I have heard this concept used frequently, but I don't have a really good grasp of what it is.
10 Answers
I beg to differ, Wikipedia is pretty clear on this.
In computer science, marshalling (similar to serialization) is the process of transforming the memory representation of an object to a data format suitable for storage or transmission. It is typically used when data must be moved between different parts of a computer program or from one program to another.
Marshalling is the process of transforming the memory representation of an object to a data format that could be stored or transmitted. It's also called serialization (although it could be different in certain contexts). The memory representation of the object could be stored as binary or XML or any format suitable for storage and/or transmission in a way that allows you to unmarshal it and get the original object back.

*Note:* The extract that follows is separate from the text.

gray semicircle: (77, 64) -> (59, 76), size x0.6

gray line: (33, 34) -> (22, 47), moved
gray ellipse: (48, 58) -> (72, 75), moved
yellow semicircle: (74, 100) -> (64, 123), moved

For an example of usage, if you have some online game with a client and server components and you wanted to send the player object containing player stats and world coordinates from the client to the server (or the other way around), you could simply marshal it at the client, send it over the network, and unmarshal it at the other end and it would appear for the server as if the object was created on the server itself. Here's a ruby example:
srcplayer = Player.new
# marshal (store it as string)
str = Marshal.dump(srcplayer)
#unmarshal (get it back)
destplayer = Marshal.load(str)
I clarified a google search to "data marshalling" and the first hit was on some place called webopedia which is pretty good. The gist is that you transform data back and forth to a form for things like transmission over a network. The problem it solves is that you can't really transmit data over a network in a form that is usable by a program. You have to solve a number of issues including things like endianness of data, how you store complex data types like strings, etc.
Marshalling is not just to solve network transmission problems but other problems such as going from one architecture to another, maybe different languages especially those that might use things like virtual machines, and other "translation" problems.

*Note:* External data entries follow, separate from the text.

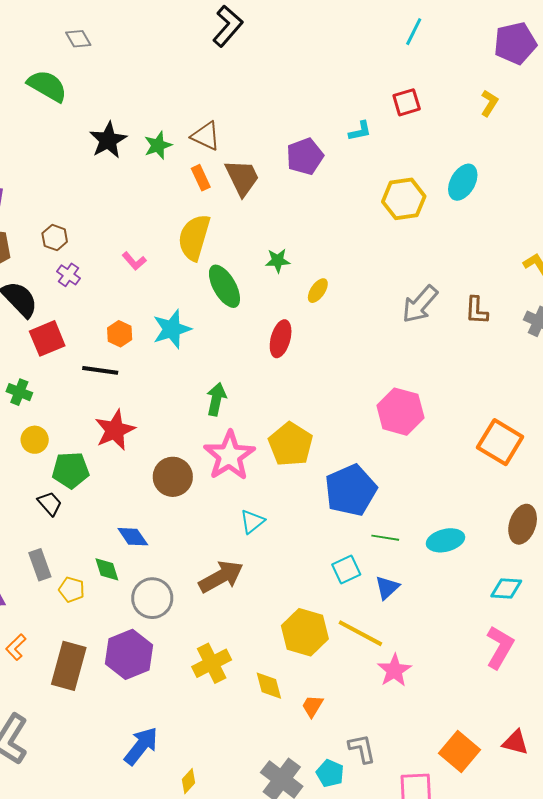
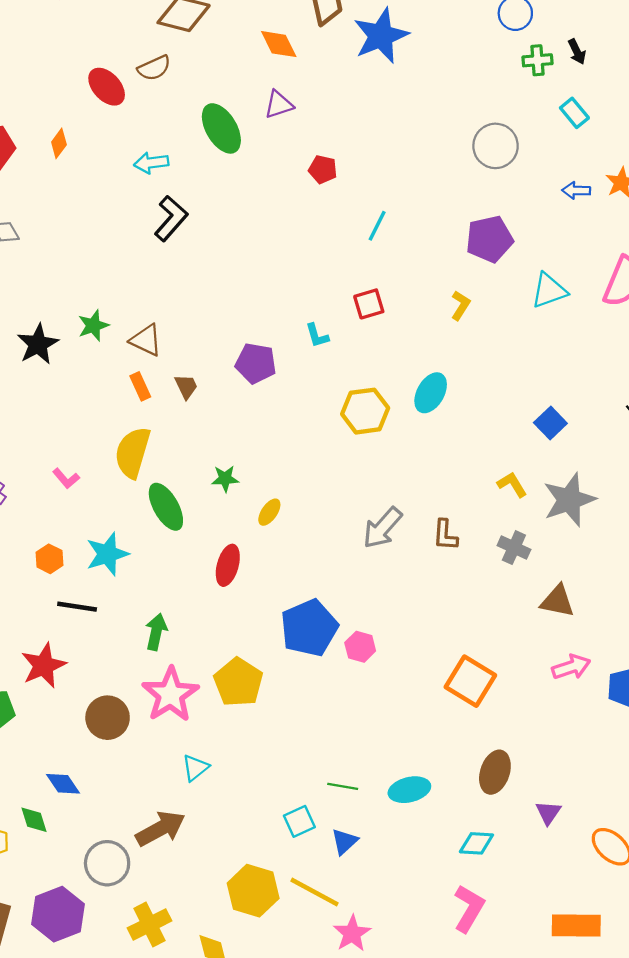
cyan L-shape: (360, 131) -> (317, 335), turned 85
green star: (158, 145) -> (93, 326), moved
purple pentagon: (305, 156) -> (256, 363), turned 30
brown trapezoid: (242, 178) -> (186, 387), size x0.6
black line: (100, 370) -> (77, 607), moved
pink hexagon: (400, 412) -> (360, 647), size x0.6
blue pentagon: (351, 490) -> (309, 628), moved
gray circle: (152, 598) -> (107, 863), moved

Marshalling is the process of transferring data across application boundaries or between different data formats. Marshalling is very common, for example writing data to disk or to a database is technically marshalling, however the term tends to be used to describe data conversion for "foreign" APIs or for interprocess communication.

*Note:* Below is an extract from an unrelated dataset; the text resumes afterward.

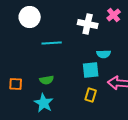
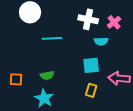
pink cross: (114, 15) -> (114, 22), moved
cyan semicircle: (104, 54) -> (101, 41), moved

For example, in .NET, communicating between managed and unmanaged code (such as accessing certain win32 APIs) will likely require marshalling in order to convert back and forth between managed C# objects and C/C++ style objects (structs, handles, output buffers, etc.) The help for the static Marshal class might be helpful.
Basically it's an expression for generically transforming an object (or similar) into another representation that (e.g.) can be sent over the wire or stored to disk (typically string or binary stream. The opposite, unmarshalling, describes the opposite direction of reading the marshalled representation and re-creating an object or whatever in-memory-structure existed earlier.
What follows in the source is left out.